*** Opening Data excerpts ***

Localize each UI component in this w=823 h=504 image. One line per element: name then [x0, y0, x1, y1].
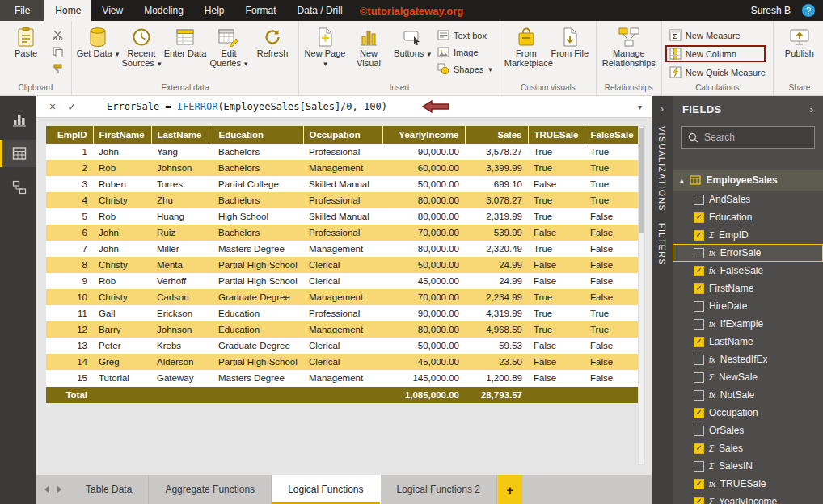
add-page-button[interactable]: + [498, 475, 522, 504]
field-item[interactable]: HireDate [673, 297, 823, 315]
table-row[interactable]: 7 John Miller Masters Degree Management … [46, 241, 638, 257]
column-header[interactable]: LastName [151, 126, 213, 144]
column-header[interactable]: YearlyIncome [382, 126, 465, 144]
table-row[interactable]: 4 Christy Zhu Bachelors Professional 80,… [46, 192, 638, 208]
prev-page-icon[interactable] [44, 485, 49, 494]
table-row[interactable]: 8 Christy Mehta Partial High School Cler… [46, 257, 638, 273]
vertical-scrollbar[interactable] [638, 126, 645, 465]
field-checkbox[interactable] [694, 426, 704, 436]
column-header[interactable]: FalseSale [585, 126, 638, 144]
filters-pane-label[interactable]: FILTERS [657, 223, 667, 266]
field-checkbox[interactable] [694, 319, 704, 330]
field-item[interactable]: Σ YearlyIncome [673, 493, 823, 504]
expand-pane-icon[interactable]: › [661, 103, 664, 115]
visualizations-pane-label[interactable]: VISUALIZATIONS [657, 126, 667, 212]
collapse-table-icon[interactable]: ▴ [680, 176, 684, 184]
menu-tab[interactable]: Modeling [133, 0, 194, 21]
menu-tab[interactable]: Data / Drill [287, 0, 353, 21]
table-row[interactable]: 12 Barry Johnson Education Management 80… [46, 321, 638, 338]
field-item[interactable]: Σ NewSale [673, 368, 823, 386]
page-tab[interactable]: Logical Functions [272, 475, 380, 504]
column-header[interactable]: EmpID [46, 126, 93, 144]
data-view-button[interactable] [0, 140, 36, 167]
table-row[interactable]: 6 John Ruiz Bachelors Professional 70,00… [46, 225, 638, 241]
new-visual-button[interactable]: New Visual [347, 24, 390, 83]
image-button[interactable]: Image [437, 45, 492, 59]
column-header[interactable]: Education [213, 126, 303, 144]
formula-expand-icon[interactable]: ▾ [638, 103, 642, 111]
publish-button[interactable]: Publish [778, 24, 821, 83]
field-item[interactable]: Σ SalesIN [673, 457, 823, 475]
field-item[interactable]: fx TRUESale [673, 475, 823, 493]
field-checkbox[interactable] [694, 212, 704, 223]
field-checkbox[interactable] [694, 248, 704, 258]
page-tab[interactable]: Table Data [70, 475, 149, 504]
field-item[interactable]: fx NestedIfEx [673, 351, 823, 368]
field-checkbox[interactable] [694, 497, 704, 504]
new-measure-button[interactable]: Σ New Measure [669, 28, 766, 42]
field-checkbox[interactable] [694, 266, 704, 276]
field-item[interactable]: LastName [673, 333, 823, 351]
fields-search-box[interactable] [681, 126, 815, 149]
manage-relationships-button[interactable]: Manage Relationships [601, 24, 657, 83]
model-view-button[interactable] [0, 174, 36, 201]
field-checkbox[interactable] [694, 284, 704, 294]
copy-button[interactable] [49, 45, 65, 58]
page-tab[interactable]: Logical Functions 2 [381, 475, 497, 504]
cut-button[interactable] [49, 28, 65, 41]
field-checkbox[interactable] [694, 195, 704, 205]
shapes-button[interactable]: Shapes ▾ [437, 62, 492, 76]
new-page-button[interactable]: New Page ▾ [303, 24, 347, 83]
field-item[interactable]: fx IfExample [673, 315, 823, 333]
table-row[interactable]: 14 Greg Alderson Partial High School Cle… [46, 354, 638, 370]
new-column-button[interactable]: New Column [669, 47, 736, 61]
format-painter-button[interactable] [49, 62, 65, 75]
dax-formula-input[interactable]: ErrorSale = IFERROR(EmployeeSales[Sales]… [107, 101, 387, 112]
field-item[interactable]: AndSales [673, 191, 823, 208]
field-item[interactable]: Education [673, 208, 823, 226]
menu-tab[interactable]: Home [44, 0, 91, 21]
field-checkbox[interactable] [694, 408, 704, 418]
next-page-icon[interactable] [57, 485, 61, 494]
field-item[interactable]: Occupation [673, 404, 823, 422]
buttons-button[interactable]: Buttons ▾ [390, 24, 434, 83]
report-view-button[interactable] [0, 106, 36, 133]
column-header[interactable]: Sales [465, 126, 528, 144]
enter-data-button[interactable]: Enter Data [163, 24, 207, 83]
table-row[interactable]: 1 John Yang Bachelors Professional 90,00… [46, 144, 638, 160]
page-tab[interactable]: Aggregate Functions [149, 475, 272, 504]
from-marketplace-button[interactable]: From Marketplace [504, 24, 548, 83]
table-row[interactable]: 2 Rob Johnson Bachelors Management 60,00… [46, 160, 638, 176]
menu-tab[interactable]: Help [194, 0, 235, 21]
paste-button[interactable]: Paste [4, 24, 48, 83]
field-checkbox[interactable] [694, 301, 704, 312]
cancel-formula-icon[interactable]: × [49, 100, 56, 113]
field-item[interactable]: fx ErrorSale [673, 244, 823, 262]
field-checkbox[interactable] [694, 230, 704, 241]
table-row[interactable]: 13 Peter Krebs Graduate Degree Clerical … [46, 338, 638, 354]
field-item[interactable]: FirstName [673, 279, 823, 297]
scrollbar-thumb[interactable] [639, 128, 644, 233]
field-checkbox[interactable] [694, 461, 704, 472]
new-quick-measure-button[interactable]: New Quick Measure [669, 65, 766, 79]
field-checkbox[interactable] [694, 479, 704, 489]
table-row[interactable]: 9 Rob Verhoff Partial High School Cleric… [46, 273, 638, 289]
menu-tab[interactable]: View [91, 0, 133, 21]
table-row[interactable]: 15 Tutorial Gateway Masters Degree Manag… [46, 370, 638, 387]
edit-queries-button[interactable]: Edit Queries ▾ [207, 24, 251, 83]
field-item[interactable]: OrSales [673, 422, 823, 439]
table-row[interactable]: 11 Gail Erickson Education Professional … [46, 305, 638, 321]
field-checkbox[interactable] [694, 337, 704, 347]
tab-file[interactable]: File [0, 0, 44, 21]
table-row[interactable]: 3 Ruben Torres Partial College Skilled M… [46, 176, 638, 192]
get-data-button[interactable]: Get Data ▾ [76, 24, 120, 83]
column-header[interactable]: TRUESale [528, 126, 585, 144]
field-item[interactable]: fx NotSale [673, 386, 823, 404]
help-icon[interactable]: ? [802, 4, 815, 17]
table-row[interactable]: 10 Christy Carlson Graduate Degree Manag… [46, 289, 638, 305]
field-item[interactable]: Σ EmpID [673, 226, 823, 244]
from-file-button[interactable]: From File [548, 24, 592, 83]
recent-sources-button[interactable]: Recent Sources ▾ [120, 24, 163, 83]
column-header[interactable]: FirstName [93, 126, 151, 144]
field-checkbox[interactable] [694, 355, 704, 365]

*** Closing Data excerpts ***

Exercise
Locate and copy each line in the data above that includes the word "FirstName".

Solution for this exercise
field-item[interactable]: FirstName [673, 279, 823, 297]
column-header[interactable]: FirstName [93, 126, 151, 144]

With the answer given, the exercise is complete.